▶ [What you need to do]:
Would you reproduce the data below exactly, please, leaving out its images?

▶ [Material to process]:

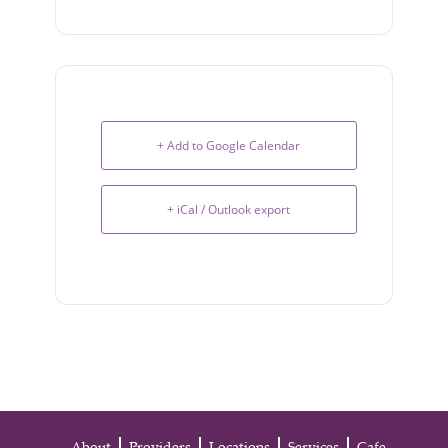
+ Add to Google Calendar
+ iCal / Outlook export
About
Providers
Locations
Services
Cafe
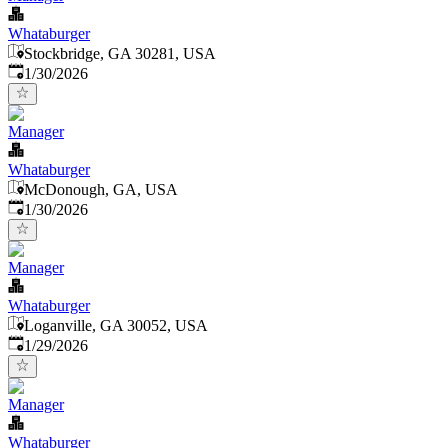
Whataburger
Stockbridge, GA 30281, USA
Published
:
1/30/2026
Manager
Whataburger
McDonough, GA, USA
Published
:
1/30/2026
Manager
Whataburger
Loganville, GA 30052, USA
Published
:
1/29/2026
Manager
Whataburger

▶ [Answer space]:
+ Add to Google Calendar
+ iCal / Outlook export
About
Providers
Locations
Services
Cafe
Whataburger
Stockbridge, GA 30281, USA
Published
:
1/30/2026
Manager
Whataburger
McDonough, GA, USA
Published
:
1/30/2026
Manager
Whataburger
Loganville, GA 30052, USA
Published
:
1/29/2026
Manager
Whataburger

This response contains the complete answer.